Golf health benefits clear for all to see at Carnoustie
Are you attending The 147th Open at Carnoustie this week? If so, you are directly improving your health!
The health benefits of the sport, including spectating, are being significantly highlighted over the famous Angus links.
As part of The R&A’s work to more widely communicate the health benefits of golf for all ages and abilities, and building on significant robust research, Carnoustie is full of golf and health messaging. Short and sharp ‘Did You Know?’ information is the common theme.
In the Spectator Village, information towers outline the benefits of 9-hole golf and shorter formats. Did you know, for instance, in a 9-hole round, a player will walk two to three miles, take over 5,000 steps and burn over 450 calories?
Over the practice days, LED scoreboard screens on the course are also promoting the positives of golf for your health. Did you know research has suggested that if you play golf you could live five years longer?
Or that if you follow the entire spectator Red Route around the Carnoustie course you will walk over the recommended 10,000 daily steps (approx. 6km in total)?
The Golf & Health Project, supported by the World Golf Foundation which comprises the major golfing bodies worldwide including The R&A, USGA, PGA Tour and the European Tour, has been reviewing the evidence for the role of golf in health and has shown the overall health benefits of the sport, both physically and mentally.
It has also identified some of the gaps in knowledge and has commissioned research to address these issues. It has been looking at a number of areas, where golf is being used to help people with diabetes, Parkinson disease and dementia.
“The great thing about golf is that it can be played from 3 to 103,” notes Dr Andrew Murray, Chief Medical Officer for The European Tour and lead researcher for the Golf & Health Project. “We know from having conducted the study with the University of Edinburgh that golf is one of the best things that you can do for your health, helping combat serious illnesses.
“We also did some work looking at the average amount of steps that spectators take at golf events and it came out at 11,500. If you are spectating, you are getting more steps than the recommended daily amount and you are getting fresh air, which we know has additional benefits.
“So this week at Carnoustie, the scene of many defining moments The Open’s history, offers the opportunity to get out there in the great outdoors, get fresh air, spend time with friends and family. Golf has significant benefits if you just come and watch the professionals.”

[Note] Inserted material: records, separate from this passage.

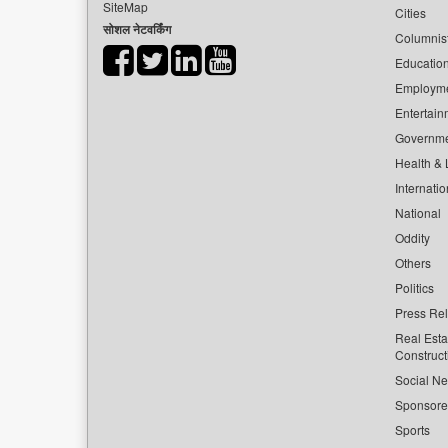
SiteMap
Cities
सोशल नेटवर्किंग
Columnis
Educatio
Employm
Entertain
Governm
Health & L
Internatio
National
Oddity
Others
Politics
Press Re
Real Esta
Construct
Social Ne
Sponsor
Sports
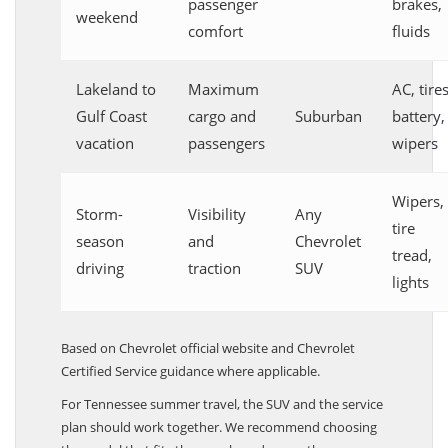
passenger
brakes,
weekend
comfort
fluids
Lakeland to
Maximum
AC, tires
Gulf Coast
cargo and
Suburban
battery,
vacation
passengers
wipers
Wipers,
Storm-
Visibility
Any
tire
season
and
Chevrolet
tread,
driving
traction
SUV
lights
Based on Chevrolet official website and Chevrolet
Certified Service guidance where applicable.
For Tennessee summer travel, the SUV and the service
plan should work together. We recommend choosing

The Golf & Health Project has sought to raise awareness in order to increase participation among golfers and non-golfers, improve the public image of the sport and increase support for golf in the political arena.
The work has also been supported by a number of leading golf figures past and present, including Gary Player, Annika Sorenstam and Padraig Harrington.
“It’s fantastic The R&A, the European Tour and the World Golf Foundation are leading the way in promoting these key messages, especially this week at The Open,” added Dr Murray. “The Word Health Organisation have also just launched their Global Action Plan on Physical Activity and golf is supporting the principles.”
Kevin Barker, Director – Golf Development at The R&A, said: “It’s great to have the health benefits of golf widely advertised at The Open at Carnoustie, not only on the information towers but also on the LED screens around the course and in the spectator guide. When this information is right in front of people it can make a change to behaviours.
“While people may have been watching the World Cup football on the couch, you can get the same enjoyment and excitement from coming along and watching the golf – with the additional health benefits.”